- _YOUR ASSIGNMENT_
Could you filter the material and copy every line where the word "untuk" occurs?

- _SOURCE MATERIAL_
··········

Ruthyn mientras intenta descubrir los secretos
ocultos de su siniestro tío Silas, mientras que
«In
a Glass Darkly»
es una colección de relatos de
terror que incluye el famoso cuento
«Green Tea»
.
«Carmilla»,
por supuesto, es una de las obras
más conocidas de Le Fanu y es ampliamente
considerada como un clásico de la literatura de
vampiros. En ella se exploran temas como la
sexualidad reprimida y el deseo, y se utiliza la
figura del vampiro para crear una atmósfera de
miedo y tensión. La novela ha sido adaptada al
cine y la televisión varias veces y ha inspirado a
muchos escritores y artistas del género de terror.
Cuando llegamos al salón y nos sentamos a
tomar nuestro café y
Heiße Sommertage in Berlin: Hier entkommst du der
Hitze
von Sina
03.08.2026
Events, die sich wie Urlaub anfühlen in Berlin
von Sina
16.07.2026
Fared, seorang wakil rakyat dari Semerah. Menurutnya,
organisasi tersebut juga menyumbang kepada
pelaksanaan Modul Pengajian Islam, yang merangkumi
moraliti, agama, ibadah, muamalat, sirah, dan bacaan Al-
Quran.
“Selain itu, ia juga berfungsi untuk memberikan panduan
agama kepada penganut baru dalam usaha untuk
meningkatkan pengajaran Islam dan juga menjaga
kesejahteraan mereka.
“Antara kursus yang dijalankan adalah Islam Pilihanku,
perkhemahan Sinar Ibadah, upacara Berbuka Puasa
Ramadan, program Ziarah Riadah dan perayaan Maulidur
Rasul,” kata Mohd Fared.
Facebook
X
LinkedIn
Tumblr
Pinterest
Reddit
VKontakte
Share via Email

··········

- _SOLUTION BELOW_
“Selain itu, ia juga berfungsi untuk memberikan panduan
agama kepada penganut baru dalam usaha untuk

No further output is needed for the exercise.